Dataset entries

- - -

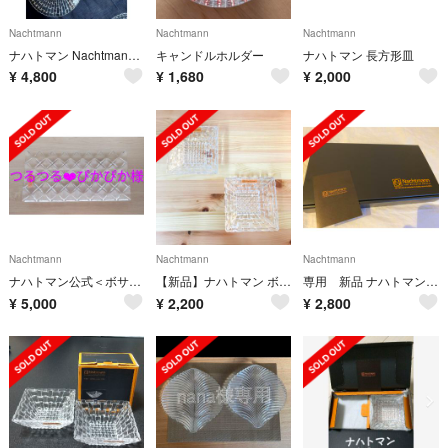
Nachtmann
Nachtmann
Nachtmann
ナハトマン Nachtmann ダンシングスターボウル 21cm ボサノバ 4枚
キャンドルホルダー
ナハトマン 長方形皿
¥
4,800
¥
1,680
¥
2,000
Nachtmann
Nachtmann
Nachtmann
ナハトマン公式＜ボサノバ＞ レクタングラー プレート 28cm（1枚入）
【新品】ナハトマン ボサノバ スクエアボウル ペア 12cm
専用 新品 ナハトマン ボサノバ プレート
¥
5,000
¥
2,200
¥
2,800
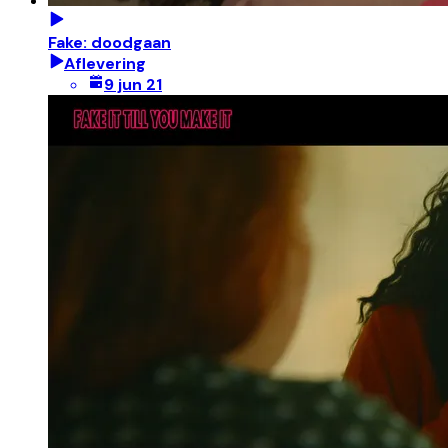
Fake: doodgaan
Aflevering
9 jun 21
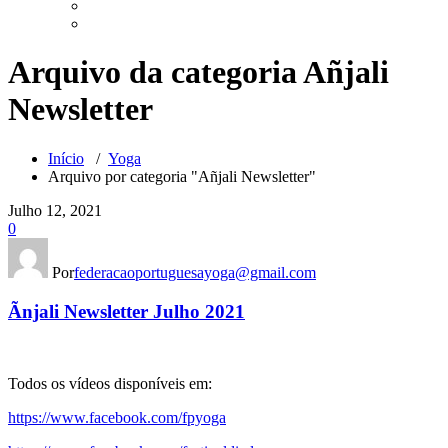
Arquivo da categoria Añjali
Newsletter
Início
/
Yoga
Arquivo por categoria "Añjali Newsletter"
Julho 12, 2021
0
Por
federacaoportuguesayoga@gmail.com
Ãnjali Newsletter Julho 2021
Todos os vídeos disponíveis em:
https://www.facebook.com/fpyoga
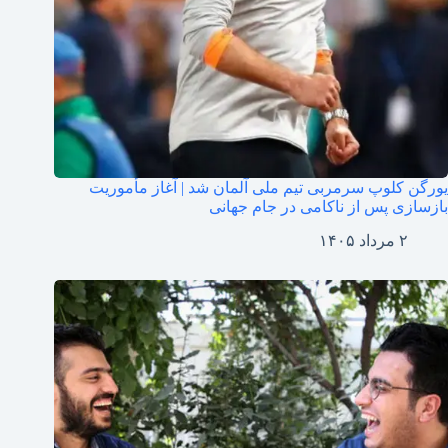
یورگن کلوپ سرمربی تیم ملی آلمان شد | آغاز مأموریت
بازسازی پس از ناکامی در جام جهانی
۲ مرداد ۱۴۰۵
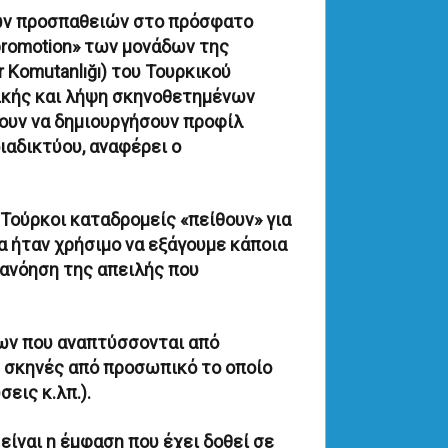
γων προσπαθειών στο πρόσφατο
promotion» των μονάδων της
 Komutanlığı) του Τουρκικού
ικής και λήψη σκηνοθετημένων
κουν να δημιουργήσουν προφίλ
ιαδικτύου, αναφέρει ο
Τούρκοι καταδρομείς «πείθουν» για
α ήταν χρήσιμο να εξάγουμε κάποια
ανόηση της απειλής που
ων που αναπτύσσονται από
 σκηνές από προσωπικό το οποίο
εις κ.λπ.).
είναι η έμφαση που έχει δοθεί σε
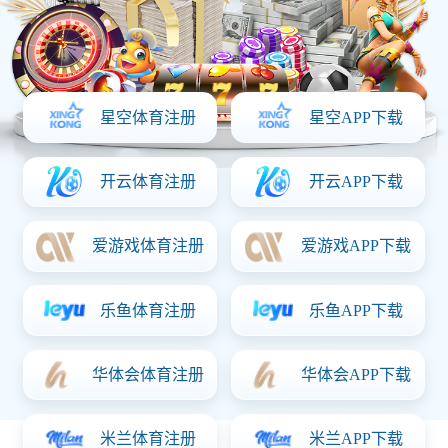
139-0536-2468
一键分享：
信息详情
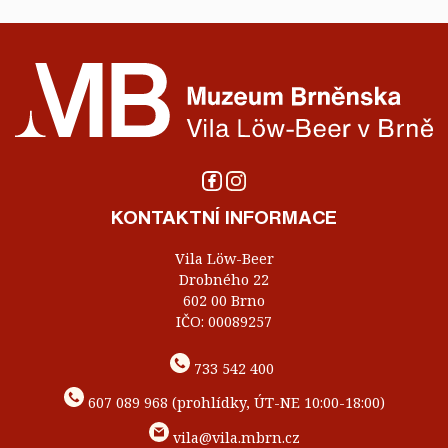
KONTAKTNÍ INFORMACE
Vila Löw-Beer
Drobného 22
602 00 Brno
IČO: 00089257
733 542 400
607 089 968 (prohlídky, ÚT-NE 10:00-18:00)
vila@vila.mbrn.cz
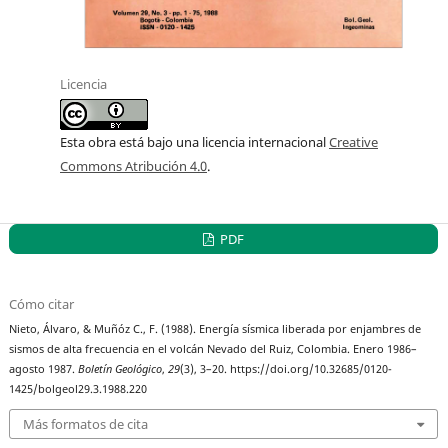
Licencia
Esta obra está bajo una licencia internacional
Creative
Commons Atribución 4.0
.
PDF
Cómo citar
Nieto, Álvaro, & Muñóz C., F. (1988). Energía sísmica liberada por enjambres de
sismos de alta frecuencia en el volcán Nevado del Ruiz, Colombia. Enero 1986–
agosto 1987.
Boletín Geológico
,
29
(3), 3–20. https://doi.org/10.32685/0120-
1425/bolgeol29.3.1988.220
Más formatos de cita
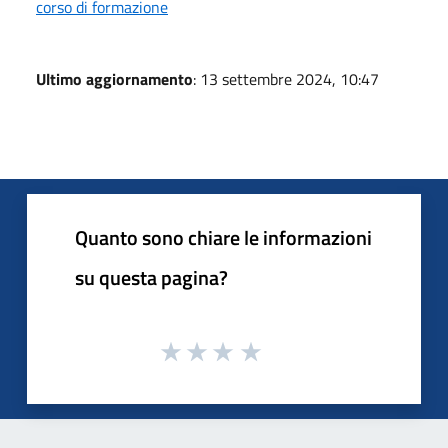
corso di formazione
Ultimo aggiornamento
: 13 settembre 2024, 10:47
Quanto sono chiare le informazioni
su questa pagina?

- - -

Write out each line above containing "https".

https://www.facebook.com/fpyoga
(3), 3–20. https://doi.org/10.32685/0120-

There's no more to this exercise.